_Exercise objective_
Go through the records below and copy out every line holding "where".

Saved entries

"""

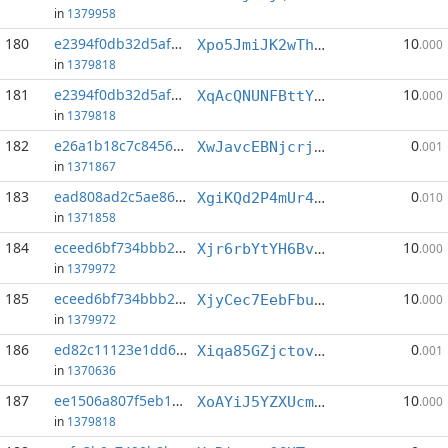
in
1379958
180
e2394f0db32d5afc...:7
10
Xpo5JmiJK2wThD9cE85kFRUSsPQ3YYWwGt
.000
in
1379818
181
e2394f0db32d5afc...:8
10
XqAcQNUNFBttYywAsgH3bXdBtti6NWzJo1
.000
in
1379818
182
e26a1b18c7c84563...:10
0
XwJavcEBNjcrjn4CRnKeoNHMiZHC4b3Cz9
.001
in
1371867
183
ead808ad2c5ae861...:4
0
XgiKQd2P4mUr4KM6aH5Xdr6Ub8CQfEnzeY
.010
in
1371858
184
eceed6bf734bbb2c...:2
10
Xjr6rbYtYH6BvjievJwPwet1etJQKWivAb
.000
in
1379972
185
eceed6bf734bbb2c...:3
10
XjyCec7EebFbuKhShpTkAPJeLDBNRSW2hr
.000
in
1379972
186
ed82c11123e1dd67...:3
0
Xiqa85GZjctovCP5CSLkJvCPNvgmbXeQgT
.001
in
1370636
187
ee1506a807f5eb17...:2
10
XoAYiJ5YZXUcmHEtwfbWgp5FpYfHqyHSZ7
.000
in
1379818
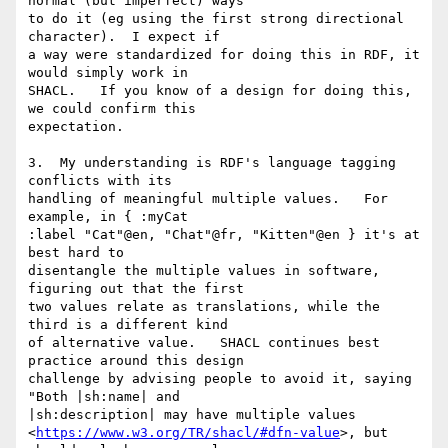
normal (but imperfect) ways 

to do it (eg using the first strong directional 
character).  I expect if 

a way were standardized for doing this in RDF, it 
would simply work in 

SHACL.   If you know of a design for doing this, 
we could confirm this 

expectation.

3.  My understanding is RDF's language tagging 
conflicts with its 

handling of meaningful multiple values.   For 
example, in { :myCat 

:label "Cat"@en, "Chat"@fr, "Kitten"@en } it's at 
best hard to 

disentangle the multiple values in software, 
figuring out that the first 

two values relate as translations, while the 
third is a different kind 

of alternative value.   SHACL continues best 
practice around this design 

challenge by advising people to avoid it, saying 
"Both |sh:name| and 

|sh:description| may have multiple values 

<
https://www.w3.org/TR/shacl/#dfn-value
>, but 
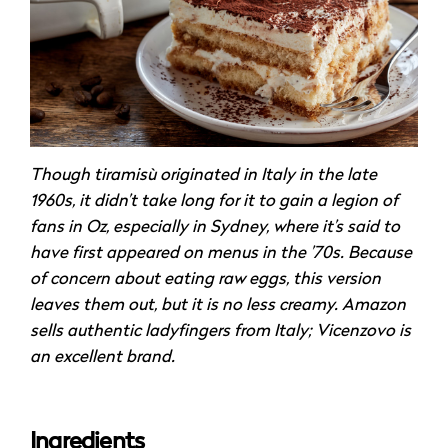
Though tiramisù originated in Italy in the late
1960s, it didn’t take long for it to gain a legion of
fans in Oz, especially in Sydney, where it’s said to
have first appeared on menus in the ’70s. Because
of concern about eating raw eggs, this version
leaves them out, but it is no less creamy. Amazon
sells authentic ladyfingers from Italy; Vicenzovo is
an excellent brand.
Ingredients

"""
"""

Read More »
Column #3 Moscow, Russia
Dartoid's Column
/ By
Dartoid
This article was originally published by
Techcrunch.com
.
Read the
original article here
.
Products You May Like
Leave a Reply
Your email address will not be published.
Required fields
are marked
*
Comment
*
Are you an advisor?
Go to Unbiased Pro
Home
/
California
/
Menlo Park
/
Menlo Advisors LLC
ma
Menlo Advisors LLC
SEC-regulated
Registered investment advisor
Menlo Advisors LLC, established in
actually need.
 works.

"""
"""

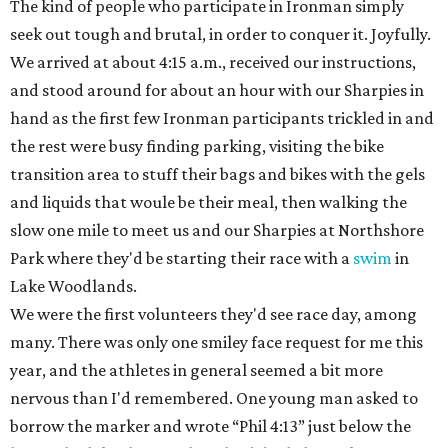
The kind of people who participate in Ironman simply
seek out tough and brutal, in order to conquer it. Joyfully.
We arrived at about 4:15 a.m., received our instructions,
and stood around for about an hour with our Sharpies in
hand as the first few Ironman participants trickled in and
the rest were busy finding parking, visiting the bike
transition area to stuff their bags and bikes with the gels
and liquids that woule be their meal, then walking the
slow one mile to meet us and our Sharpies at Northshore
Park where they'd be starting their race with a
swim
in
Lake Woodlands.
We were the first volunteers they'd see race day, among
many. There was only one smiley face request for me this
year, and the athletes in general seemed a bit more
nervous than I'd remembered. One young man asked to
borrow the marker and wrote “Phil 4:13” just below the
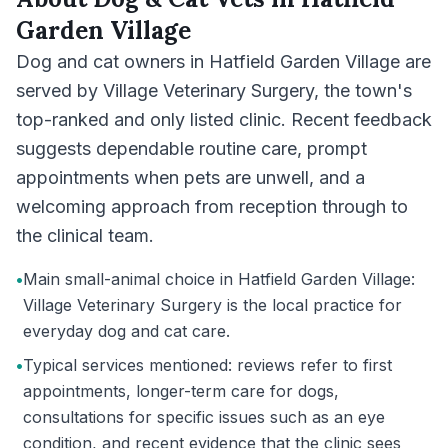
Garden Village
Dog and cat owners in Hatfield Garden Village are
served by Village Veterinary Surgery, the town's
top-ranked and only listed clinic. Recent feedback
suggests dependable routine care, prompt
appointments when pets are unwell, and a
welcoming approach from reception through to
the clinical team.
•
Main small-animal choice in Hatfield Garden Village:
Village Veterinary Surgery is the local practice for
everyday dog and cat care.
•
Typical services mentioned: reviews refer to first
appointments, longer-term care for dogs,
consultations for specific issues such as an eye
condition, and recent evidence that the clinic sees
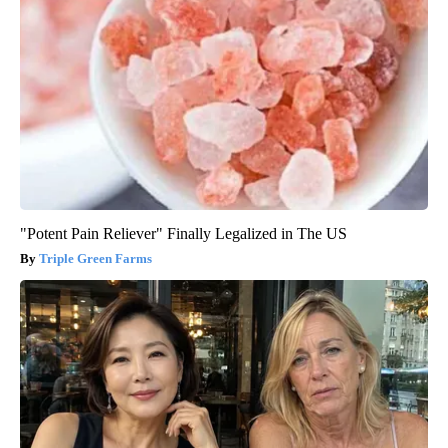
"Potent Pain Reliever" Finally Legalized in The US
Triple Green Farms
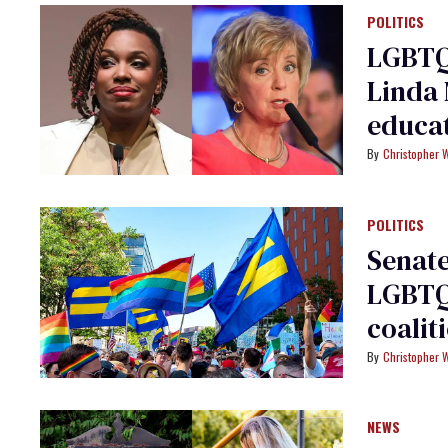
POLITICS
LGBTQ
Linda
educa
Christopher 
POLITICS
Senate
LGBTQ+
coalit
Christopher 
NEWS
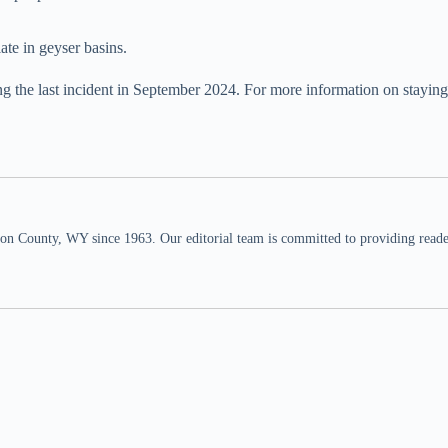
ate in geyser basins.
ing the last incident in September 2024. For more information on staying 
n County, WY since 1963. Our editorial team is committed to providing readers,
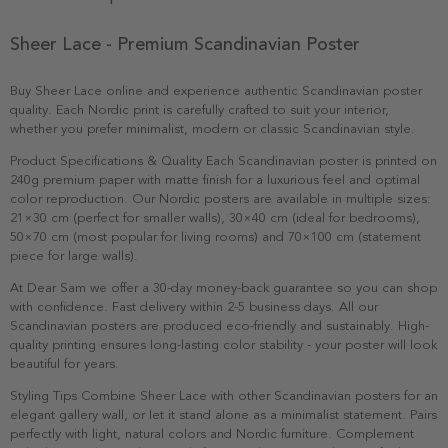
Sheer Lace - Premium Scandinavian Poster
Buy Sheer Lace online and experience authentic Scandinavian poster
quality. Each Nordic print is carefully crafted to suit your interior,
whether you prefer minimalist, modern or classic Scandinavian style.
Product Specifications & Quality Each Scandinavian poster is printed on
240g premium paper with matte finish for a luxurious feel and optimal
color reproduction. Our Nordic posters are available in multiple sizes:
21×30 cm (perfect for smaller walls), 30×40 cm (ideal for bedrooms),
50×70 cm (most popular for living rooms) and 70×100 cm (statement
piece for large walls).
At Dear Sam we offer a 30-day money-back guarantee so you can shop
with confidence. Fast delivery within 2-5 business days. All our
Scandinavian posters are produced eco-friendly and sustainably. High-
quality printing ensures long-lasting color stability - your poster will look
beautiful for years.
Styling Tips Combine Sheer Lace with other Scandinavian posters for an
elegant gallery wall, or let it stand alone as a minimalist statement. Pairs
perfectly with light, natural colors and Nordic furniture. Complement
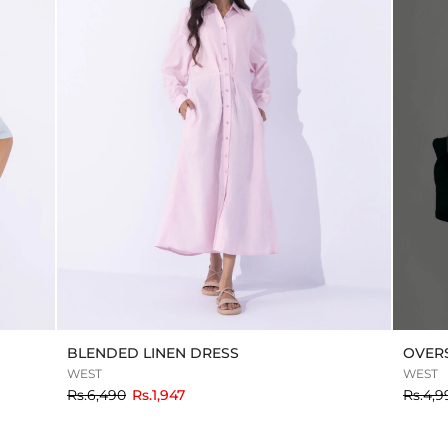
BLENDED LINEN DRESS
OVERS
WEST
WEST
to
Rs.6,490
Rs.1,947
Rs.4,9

"""

_Exercise output_
fans in Oz, especially in Sydney, where it’s said to
Park where they'd be starting their race with a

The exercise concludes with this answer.